Às vezes somos vistos como a imagem de um buraco na fechadura
Geralmente, sou extremamente positivo neste espaço. A ideia é mostrar sempre que há maneiras de manobrar qualquer condição humana, até as mais severas, para dar sentido ao despertar dos dias, para encarar as intempéries do existir.
Desde que entendi que ter uma diferença física, sensorial e intelectual é uma condição que acompanha os ‘ungidos’, não algo que determine quem se é, tem sido assim e tenho falado aos quatro ventos que esta lógica é produtiva para a sociedade.
Mas, de tempos em tempos, a tal incapacidade, a tal impossibilidade batem com força à porta, à realidade e parece que é preciso recontar a história para mim mesmo desde o começo, calibrar os propósitos, recompor pensamentos. De certa maneira, cada ser vivente tem lá seus pontos de inflexão e os revisita também de vez em quando, mas com a deficiência tudo é mais visível, meio imutável, dramático.

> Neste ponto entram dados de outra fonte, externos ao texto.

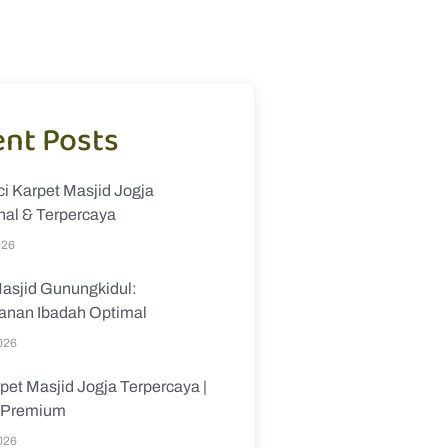
nt Posts
i Karpet Masjid Jogja
nal & Terpercaya
026
asjid Gunungkidul:
nan Ibadah Optimal
026
pet Masjid Jogja Terpercaya |
s Premium
026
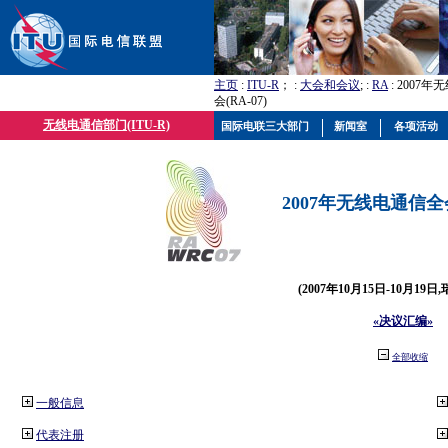
主页
:
ITU-R
； :
大会和会议
; :
RA
: 2007
会(RA-07)
无线电通信部门(ITU-R)
国际电联三大部门
新闻室
各项活动
2007年无线电通信全会(
(2007年10月15日-10月19日
«决议汇编»
全部收缩
一般信息
代表注册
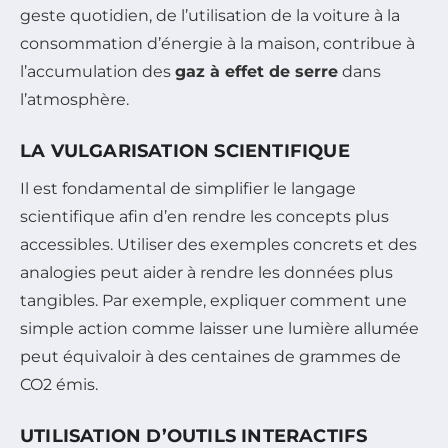
geste quotidien, de l’utilisation de la voiture à la
consommation d’énergie à la maison, contribue à
l’accumulation des
gaz à effet de serre
dans
l’atmosphère.
LA VULGARISATION SCIENTIFIQUE
Il est fondamental de simplifier le langage
scientifique afin d’en rendre les concepts plus
accessibles. Utiliser des exemples concrets et des
analogies peut aider à rendre les données plus
tangibles. Par exemple, expliquer comment une
simple action comme laisser une lumière allumée
peut équivaloir à des centaines de grammes de
CO2 émis.
UTILISATION D’OUTILS INTERACTIFS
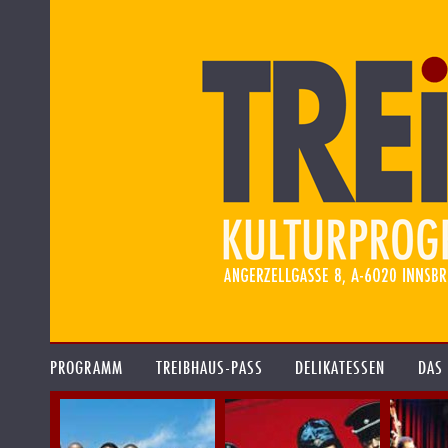
PROGRAMM
TREIBHAUS-PASS
DELIKATESSEN
DAS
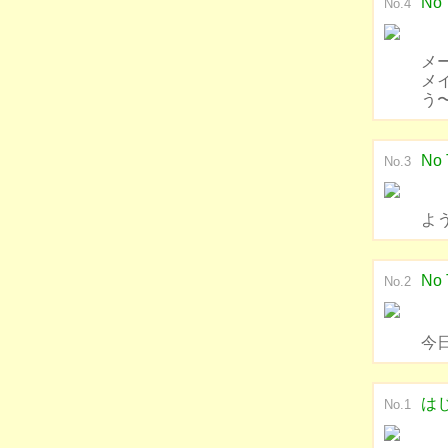
No 
No.4
メ
メ
う
No 
No.3
よ
No 
No.2
今
は
No.1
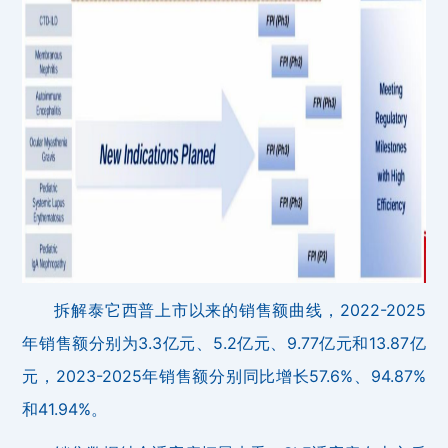
拆解泰它西普上市以来的销售额曲线，2022-2025
年销售额分别为3.3亿元、5.2亿元、9.77亿元和13.87亿
元，2023-2025年销售额分别同比增长57.6%、94.87%
和41.94%。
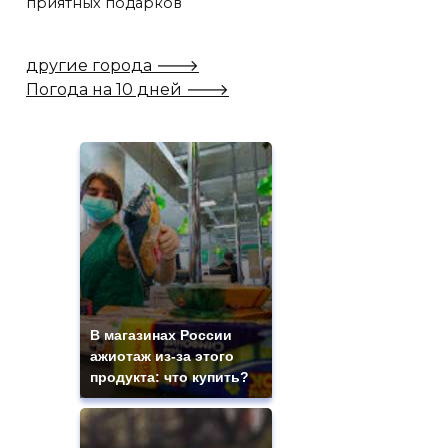
приятных подарков
другие города 🡒
Погода на 10 дней 🡒
В магазинах России
ажиотаж из-за этого
продукта: что купить?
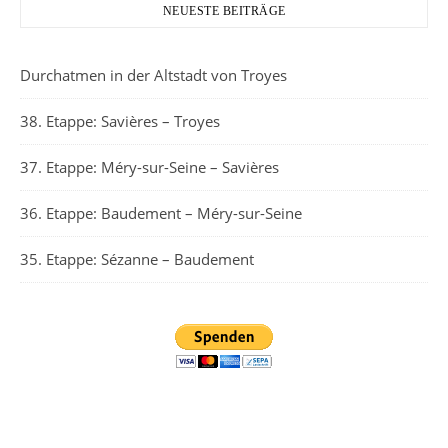
NEUESTE BEITRÄGE
Durchatmen in der Altstadt von Troyes
38. Etappe: Savières – Troyes
37. Etappe: Méry-sur-Seine – Savières
36. Etappe: Baudement – Méry-sur-Seine
35. Etappe: Sézanne – Baudement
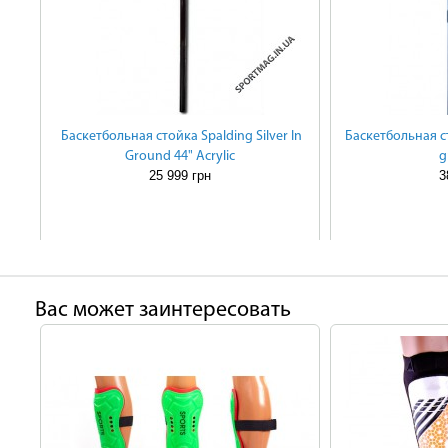
Баскетбольная стойка Spalding Silver In
Баскетбольная ст
Ground 44" Acrylic
g
25 999 грн
3
Ваc может заинтересовать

Na análise dos fracassos, dos desamores, dos finais de histórias, das perdas, é sempre aquilo que você não tem, não pode, não consegue é o que vem à tona como responsável pelas derrapagens, o que não faz sentido, na maioria das vezes, quando a racionalidade, e não apenas a emoção, consegue falar e se impor.
Em termos mais práticos, a impressão que tenho é que numa situação de muito estresse pessoal os olhos de curiosidade sobre minhas pernocas finas se multiplicam, a falta de acessibilidade em um certo ponto irrita bem mais que o comum e as pessoas agem sempre na espreita de minhas incapacidades e me avaliam apenas pelo que não posso. Sou reduzido a uma espécie de buraco da fechadura onde se vê apenas uma parte da história.
A deficiência faz da fuga de si mesmo algo muito complexo, quase totalmente inviável. O poder correr de forma desembestada pelo mundo, poder entrar em uma cachoeira até que a alma esteja novamente alva, fresca, poder subir ao cume de montanha até a beira de ficar sem fôlego, o que para a maioria dos mortais é revigorante, é mais um ‘não consigo’ para vários da minha turma.
Ninguém aprende emocionalmente a conviver com o não andar, não ouvir, não ver, ser meio avariado da cabeça. As experiências vão se acumulando na vida em meio a enfrentamentos, adaptações arrazoadas, insistência e, assim, vai se seguindo em frente sem que, de fato, se consolide que você é apenas uma flor com pétalas a mais ou a menos, mas que o jardim é grande e comporta todo o mundo.
O resultado disso —com certeza, algum bom terapeuta discorra muito melhor que eu a respeito— é que uma lacuna de autoentendimento está sempre à espreita e te dá rasteiras impiedosas ao longo da jornada.
Não sei ao certo como a evolução dará um jeito para haver uma real acomodação dessa situação, que é única.
Penso que o acolhimento e entendimento maior da sociedade para as diferenças pode ter resultado nisso no futuro. Quando se trocar o estranhamento de uma característica física ou sensorial pela legítima curiosidade, a tendência é que se amenizem esses reencontros dolorosos.
Ser cadeirante me imputa ter de pagar uma dívida eterna com meus demônios e abusar da tolerância e paciência de meus anjos e amigos, vez ou outra. É ter de lidar com uma solidão corrosiva pelas ausências impostas por suas formas tortas, incompletas, frágeis.
Como disse no começo da conversa, sou pelo otimismo, pela construção, pela abertura de frestas nos escombros, mas perderia minha legitimidade falando que hoje está “tudo bem”. Mas, amanhã, com fé, estará!